C’est là que ça devient intéressant. Thomas/Tracy revendique le rôle social d’un homme, il ne s’agit pas simplement d’une préférence sexuelle. Tracy voulait être reconnue comme un homme hétéro dans la rue et pas comme une femme lesbo. Du coup, j’ai enfin compris ce qu’il y avait derrière le discours de “l’erreur à la naissance” ou derrière la rhétorique du “je suis dans le mauvais corps, je me sentirai plus naturel(le) une fois l’opération de changement de sexe menée à bien”. Au-delà de la sexualité, c’est la question de l’être social qui est en jeu. Tracy devient Thomas, se range dans une vie d’homme marié de l’Ohio et veut avoir des enfants avec sa femme.

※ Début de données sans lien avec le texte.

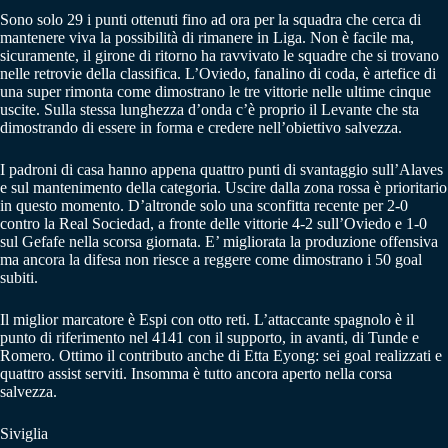
Sono solo 29 i punti ottenuti fino ad ora per la squadra che cerca di
mantenere viva la possibilità di rimanere in Liga. Non è facile ma,
sicuramente, il girone di ritorno ha ravvivato le squadre che si trovano
nelle retrovie della classifica. L’Oviedo, fanalino di coda, è artefice di
una super rimonta come dimostrano le tre vittorie nelle ultime cinque
uscite. Sulla stessa lunghezza d’onda c’è proprio il Levante che sta
dimostrando di essere in forma e credere nell’obiettivo salvezza.
I padroni di casa hanno appena quattro punti di svantaggio sull’Alaves
e sul mantenimento della categoria. Uscire dalla zona rossa è prioritario
in questo momento. D’altronde solo una sconfitta recente per 2-0
contro la Real Sociedad, a fronte delle vittorie 4-2 sull’Oviedo e 1-0
sul Gefafe nella scorsa giornata. E’ migliorata la produzione offensiva
ma ancora la difesa non riesce a reggere come dimostrano i 50 goal
subiti.
Il miglior marcatore è Espi con otto reti. L’attaccante spagnolo è il
punto di riferimento nel 4141 con il supporto, in avanti, di Tunde e
Romero. Ottimo il contributo anche di Etta Eyong: sei goal realizzati e
quattro assist serviti. Insomma è tutto ancora aperto nella corsa
salvezza.
Siviglia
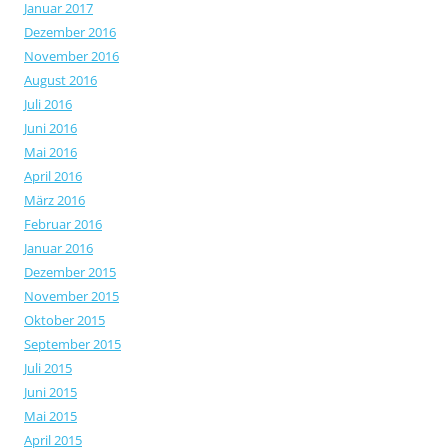
Januar 2017
Dezember 2016
November 2016
August 2016
Juli 2016
Juni 2016
Mai 2016
April 2016
März 2016
Februar 2016
Januar 2016
Dezember 2015
November 2015
Oktober 2015
September 2015
Juli 2015
Juni 2015
Mai 2015
April 2015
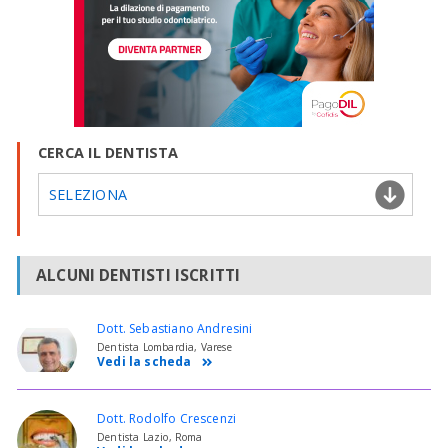
CERCA IL DENTISTA
SELEZIONA
ALCUNI DENTISTI ISCRITTI
Dott. Sebastiano Andresini
Dentista Lombardia, Varese
Vedi la scheda
Dott. Rodolfo Crescenzi
Dentista Lazio, Roma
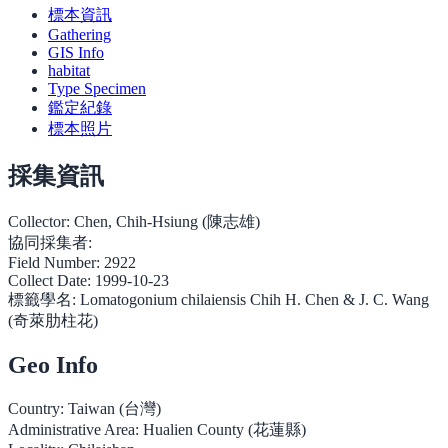
標本資訊
Gathering
GIS Info
habitat
Type Specimen
鑑定紀錄
標本照片
採集資訊
Collector:
Chen, Chih-Hsiung (陳志雄)
協同採集者:
Field Number:
2922
Collect Date:
1999-10-23
標籤學名:
Lomatogonium chilaiensis Chih H. Chen & J. C. Wang
(奇萊肋柱花)
Geo Info
Country:
Taiwan (台灣)
Administrative Area:
Hualien County (花蓮縣)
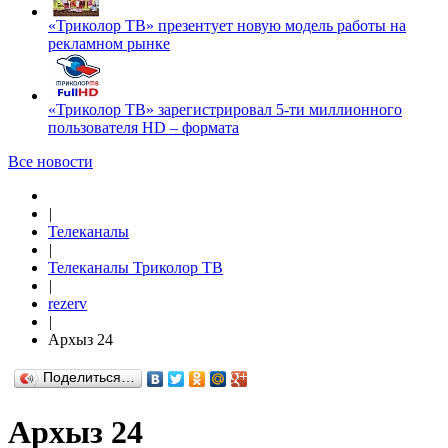
«Триколор ТВ» презентует новую модель работы на
рекламном рынке
«Триколор ТВ» зарегистрировал 5-ти миллионного
пользователя HD – формата
Все новости
|
Телеканалы
|
Телеканалы Триколор ТВ
|
rezerv
|
Архыз 24
Поделиться…
Архыз 24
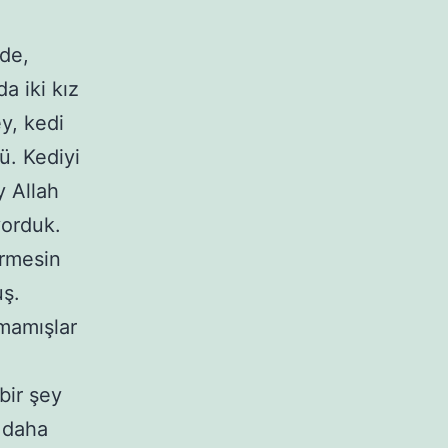
zde,
a iki kız
ey, kedi
ü. Kediyi
y Allah
yorduk.
ermesin
uş.
amamışlar
bir şey
 daha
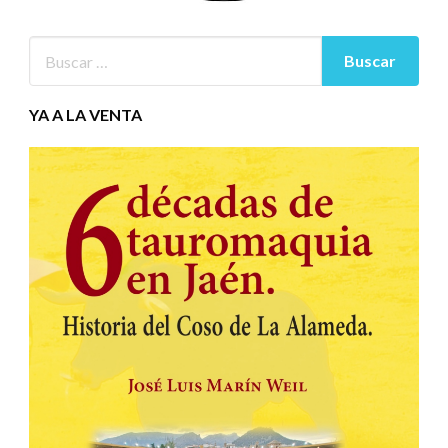
YA A LA VENTA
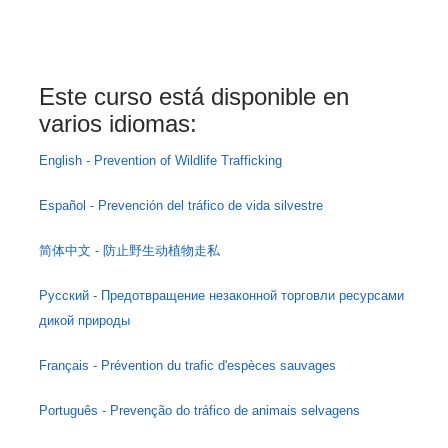
Este curso está disponible en 
varios idiomas: 
English - Prevention of Wildlife Trafficking
Español - Prevención del tráfico de vida silvestre
简体中文 - 防止野生动植物走私
Русский - Предотвращение незаконной торговли ресурсами
дикой природы
Français - Prévention du trafic d'espèces sauvages
Português - Prevenção do tráfico de animais selvagens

Ayant conservé son utérus, il propose de porter son futur enfant.
L’histoire a tout pour être racoleuse à mort, et pourtant… Thomas n’est pas revendicatif, il est assez touchant. Il y a comme un sentiment d’état de grâce qui plane autour de ce personnage. Le plus surprenant, c’est sans doute le naturel avec lequel on peut parler de Thomas au masculin, même alors qu’il entame son sixième mois de grossesse. Lors de sa venue chez Oprah, ce ne sont ni les quolibets, ni les hourra qui l’ont accueilli, mais un public silencieux, sidéré et visiblement très ému par cette histoire. Bref, on l’aura compris, c’est moins de GLB&T qu’il s’agit que d’une bonne vieille culture white trash des familles, de ce que l’Amérique peut nous offrir de mieux et rien que pour ça, on aime.
C’était la love-story du jour, proposée par Tom Beatie. Bye bye, les mouettes.